- **WHAT YOU SHOULD DO**
Go through each line of the entries below and tally those containing the string "stream"; give only the total.

- **MATERIAL FOR THE TASK**
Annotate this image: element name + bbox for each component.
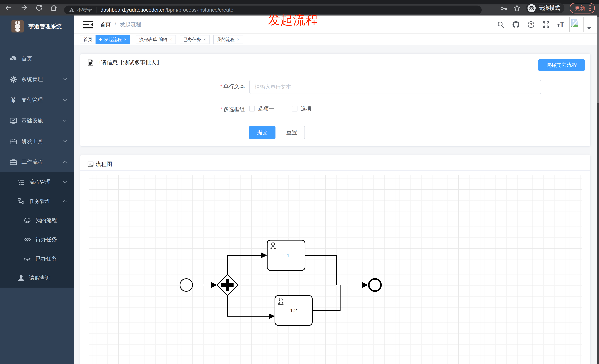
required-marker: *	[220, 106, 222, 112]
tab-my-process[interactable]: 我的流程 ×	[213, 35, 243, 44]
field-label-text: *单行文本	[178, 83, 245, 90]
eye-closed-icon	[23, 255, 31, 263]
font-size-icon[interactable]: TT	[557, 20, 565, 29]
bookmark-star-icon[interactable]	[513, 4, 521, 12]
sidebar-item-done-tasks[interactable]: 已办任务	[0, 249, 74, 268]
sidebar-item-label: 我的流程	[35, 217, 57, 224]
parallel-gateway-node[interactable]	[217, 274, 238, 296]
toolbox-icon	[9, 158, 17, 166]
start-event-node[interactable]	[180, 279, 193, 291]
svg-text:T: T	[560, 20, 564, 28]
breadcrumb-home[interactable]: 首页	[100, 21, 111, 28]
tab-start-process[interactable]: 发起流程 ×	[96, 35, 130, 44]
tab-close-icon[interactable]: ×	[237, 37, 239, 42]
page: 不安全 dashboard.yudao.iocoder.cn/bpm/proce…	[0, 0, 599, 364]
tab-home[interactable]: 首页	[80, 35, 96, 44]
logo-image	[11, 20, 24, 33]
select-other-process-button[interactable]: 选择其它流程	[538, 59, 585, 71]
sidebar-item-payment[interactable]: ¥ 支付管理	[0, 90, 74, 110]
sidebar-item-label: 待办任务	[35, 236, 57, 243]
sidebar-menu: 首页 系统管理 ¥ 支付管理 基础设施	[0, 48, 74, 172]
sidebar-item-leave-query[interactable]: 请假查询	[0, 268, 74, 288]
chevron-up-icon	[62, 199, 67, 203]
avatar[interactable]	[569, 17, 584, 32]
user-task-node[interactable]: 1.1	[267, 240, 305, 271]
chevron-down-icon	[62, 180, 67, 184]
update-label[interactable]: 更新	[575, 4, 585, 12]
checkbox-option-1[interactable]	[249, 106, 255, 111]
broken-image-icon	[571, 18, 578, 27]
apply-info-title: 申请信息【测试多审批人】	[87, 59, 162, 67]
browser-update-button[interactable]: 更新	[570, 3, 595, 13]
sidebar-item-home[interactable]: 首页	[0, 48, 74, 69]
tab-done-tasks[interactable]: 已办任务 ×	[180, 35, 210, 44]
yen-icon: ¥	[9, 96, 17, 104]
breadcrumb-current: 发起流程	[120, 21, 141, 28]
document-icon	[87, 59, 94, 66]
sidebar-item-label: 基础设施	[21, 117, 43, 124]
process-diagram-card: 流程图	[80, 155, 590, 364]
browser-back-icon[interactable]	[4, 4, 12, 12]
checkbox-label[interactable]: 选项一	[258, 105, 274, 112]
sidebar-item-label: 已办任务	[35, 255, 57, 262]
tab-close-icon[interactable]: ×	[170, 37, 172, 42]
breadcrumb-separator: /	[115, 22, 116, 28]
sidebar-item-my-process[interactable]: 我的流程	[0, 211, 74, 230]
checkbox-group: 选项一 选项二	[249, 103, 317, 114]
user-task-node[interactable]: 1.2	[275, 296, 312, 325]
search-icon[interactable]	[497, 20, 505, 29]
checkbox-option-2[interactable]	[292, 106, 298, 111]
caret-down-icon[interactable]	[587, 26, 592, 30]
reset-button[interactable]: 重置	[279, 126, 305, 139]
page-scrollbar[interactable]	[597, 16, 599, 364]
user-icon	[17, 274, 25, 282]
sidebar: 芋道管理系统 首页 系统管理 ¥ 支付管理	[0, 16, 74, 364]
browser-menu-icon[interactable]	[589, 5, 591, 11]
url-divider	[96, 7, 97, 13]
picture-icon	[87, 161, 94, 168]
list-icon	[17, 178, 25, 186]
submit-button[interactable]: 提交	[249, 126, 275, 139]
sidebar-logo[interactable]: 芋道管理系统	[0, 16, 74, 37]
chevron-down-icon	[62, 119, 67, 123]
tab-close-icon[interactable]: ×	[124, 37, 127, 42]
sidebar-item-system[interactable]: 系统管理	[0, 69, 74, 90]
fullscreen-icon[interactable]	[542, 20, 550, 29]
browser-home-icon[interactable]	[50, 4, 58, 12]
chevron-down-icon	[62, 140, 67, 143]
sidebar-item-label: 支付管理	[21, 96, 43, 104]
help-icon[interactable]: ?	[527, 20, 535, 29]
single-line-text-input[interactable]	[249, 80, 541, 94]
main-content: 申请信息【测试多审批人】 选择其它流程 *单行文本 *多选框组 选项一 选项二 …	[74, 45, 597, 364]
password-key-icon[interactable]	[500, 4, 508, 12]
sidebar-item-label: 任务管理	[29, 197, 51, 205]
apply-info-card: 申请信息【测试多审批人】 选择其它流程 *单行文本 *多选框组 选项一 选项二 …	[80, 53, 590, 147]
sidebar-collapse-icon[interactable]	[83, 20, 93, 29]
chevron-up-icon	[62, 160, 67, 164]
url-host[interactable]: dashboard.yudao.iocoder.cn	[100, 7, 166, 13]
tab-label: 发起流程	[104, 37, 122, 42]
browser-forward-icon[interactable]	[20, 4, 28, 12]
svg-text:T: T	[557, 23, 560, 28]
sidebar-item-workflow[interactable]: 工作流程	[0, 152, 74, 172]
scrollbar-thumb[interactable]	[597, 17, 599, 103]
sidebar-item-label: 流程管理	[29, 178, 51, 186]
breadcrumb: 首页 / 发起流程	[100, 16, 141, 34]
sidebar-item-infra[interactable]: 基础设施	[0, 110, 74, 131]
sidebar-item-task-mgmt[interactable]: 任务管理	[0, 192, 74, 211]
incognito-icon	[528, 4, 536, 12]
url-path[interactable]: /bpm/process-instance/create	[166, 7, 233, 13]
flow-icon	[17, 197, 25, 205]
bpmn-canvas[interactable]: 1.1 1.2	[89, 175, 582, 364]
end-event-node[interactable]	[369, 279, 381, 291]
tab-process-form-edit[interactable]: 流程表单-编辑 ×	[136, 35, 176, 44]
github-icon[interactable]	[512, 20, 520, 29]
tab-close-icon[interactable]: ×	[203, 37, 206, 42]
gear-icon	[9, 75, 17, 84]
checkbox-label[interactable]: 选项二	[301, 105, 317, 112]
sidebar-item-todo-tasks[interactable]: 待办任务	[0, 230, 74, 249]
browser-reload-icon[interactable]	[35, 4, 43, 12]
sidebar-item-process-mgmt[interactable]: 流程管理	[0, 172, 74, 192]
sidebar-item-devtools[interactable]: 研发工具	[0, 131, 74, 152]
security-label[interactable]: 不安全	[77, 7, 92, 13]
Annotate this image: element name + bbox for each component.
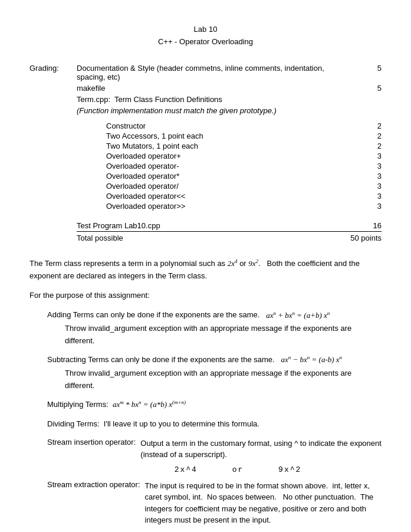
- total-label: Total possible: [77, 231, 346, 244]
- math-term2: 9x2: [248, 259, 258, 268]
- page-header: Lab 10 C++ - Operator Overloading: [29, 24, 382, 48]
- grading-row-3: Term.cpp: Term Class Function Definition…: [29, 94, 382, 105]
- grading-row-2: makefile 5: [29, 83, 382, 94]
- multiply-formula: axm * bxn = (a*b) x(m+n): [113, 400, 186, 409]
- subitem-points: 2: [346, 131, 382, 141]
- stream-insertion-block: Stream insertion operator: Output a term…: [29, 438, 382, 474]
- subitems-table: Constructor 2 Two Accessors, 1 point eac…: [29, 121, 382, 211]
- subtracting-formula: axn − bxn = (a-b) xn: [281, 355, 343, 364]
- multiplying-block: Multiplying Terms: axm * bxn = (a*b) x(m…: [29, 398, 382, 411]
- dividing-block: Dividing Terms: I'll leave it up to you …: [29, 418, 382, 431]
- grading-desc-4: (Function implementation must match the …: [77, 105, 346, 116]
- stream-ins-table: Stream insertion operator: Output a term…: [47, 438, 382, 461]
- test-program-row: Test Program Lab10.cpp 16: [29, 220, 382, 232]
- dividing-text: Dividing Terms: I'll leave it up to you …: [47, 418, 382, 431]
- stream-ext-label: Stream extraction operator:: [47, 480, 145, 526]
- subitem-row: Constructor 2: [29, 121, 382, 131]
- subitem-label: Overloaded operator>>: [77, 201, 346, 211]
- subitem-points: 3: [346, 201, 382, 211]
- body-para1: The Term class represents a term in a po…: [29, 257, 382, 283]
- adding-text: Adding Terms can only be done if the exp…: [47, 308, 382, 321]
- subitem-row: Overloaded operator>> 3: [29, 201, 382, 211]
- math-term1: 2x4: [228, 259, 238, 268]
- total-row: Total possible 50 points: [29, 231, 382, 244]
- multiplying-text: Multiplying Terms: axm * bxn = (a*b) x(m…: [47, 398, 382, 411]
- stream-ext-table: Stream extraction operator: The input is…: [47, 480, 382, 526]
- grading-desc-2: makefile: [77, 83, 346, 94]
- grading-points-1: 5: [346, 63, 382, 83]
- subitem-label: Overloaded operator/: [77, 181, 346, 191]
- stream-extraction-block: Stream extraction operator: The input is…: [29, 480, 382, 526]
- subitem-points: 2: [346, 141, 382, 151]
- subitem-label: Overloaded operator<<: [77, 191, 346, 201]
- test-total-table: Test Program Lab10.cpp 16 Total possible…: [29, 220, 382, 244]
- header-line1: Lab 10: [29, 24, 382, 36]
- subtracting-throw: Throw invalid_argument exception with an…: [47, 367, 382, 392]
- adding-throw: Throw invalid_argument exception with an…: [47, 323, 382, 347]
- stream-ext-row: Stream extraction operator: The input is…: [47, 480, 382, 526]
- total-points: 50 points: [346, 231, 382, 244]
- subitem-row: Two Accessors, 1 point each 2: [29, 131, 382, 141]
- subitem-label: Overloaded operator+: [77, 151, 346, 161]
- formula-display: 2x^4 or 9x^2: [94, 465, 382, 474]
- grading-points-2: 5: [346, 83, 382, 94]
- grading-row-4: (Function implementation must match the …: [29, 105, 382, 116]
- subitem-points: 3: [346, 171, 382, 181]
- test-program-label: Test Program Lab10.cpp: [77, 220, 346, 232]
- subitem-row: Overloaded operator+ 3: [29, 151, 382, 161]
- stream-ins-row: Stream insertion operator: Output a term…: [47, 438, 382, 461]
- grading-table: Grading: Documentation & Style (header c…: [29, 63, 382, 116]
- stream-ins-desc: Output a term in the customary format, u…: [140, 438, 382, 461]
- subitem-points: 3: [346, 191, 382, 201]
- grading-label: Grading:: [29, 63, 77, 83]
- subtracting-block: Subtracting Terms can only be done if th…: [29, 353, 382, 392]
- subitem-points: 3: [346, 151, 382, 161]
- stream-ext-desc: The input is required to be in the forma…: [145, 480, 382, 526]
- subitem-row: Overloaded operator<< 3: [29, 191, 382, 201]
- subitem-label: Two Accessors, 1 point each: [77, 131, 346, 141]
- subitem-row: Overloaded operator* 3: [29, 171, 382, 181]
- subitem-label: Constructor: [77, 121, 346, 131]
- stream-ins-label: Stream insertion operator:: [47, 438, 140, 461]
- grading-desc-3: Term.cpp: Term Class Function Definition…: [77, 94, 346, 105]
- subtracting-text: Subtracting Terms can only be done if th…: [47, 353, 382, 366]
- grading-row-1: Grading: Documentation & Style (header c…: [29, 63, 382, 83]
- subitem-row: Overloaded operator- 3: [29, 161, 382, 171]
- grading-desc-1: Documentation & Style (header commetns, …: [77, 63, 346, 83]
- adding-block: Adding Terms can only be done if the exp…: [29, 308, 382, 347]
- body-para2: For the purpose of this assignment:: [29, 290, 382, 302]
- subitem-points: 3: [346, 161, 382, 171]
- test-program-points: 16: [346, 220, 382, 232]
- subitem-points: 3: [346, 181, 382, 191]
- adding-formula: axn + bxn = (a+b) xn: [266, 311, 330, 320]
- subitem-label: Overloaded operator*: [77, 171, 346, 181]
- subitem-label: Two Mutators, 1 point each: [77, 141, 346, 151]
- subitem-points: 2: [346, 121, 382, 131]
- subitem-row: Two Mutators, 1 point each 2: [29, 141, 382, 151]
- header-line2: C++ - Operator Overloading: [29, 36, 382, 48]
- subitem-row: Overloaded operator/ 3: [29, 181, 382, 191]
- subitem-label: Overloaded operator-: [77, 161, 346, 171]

- **EXERCISE RESULT**
10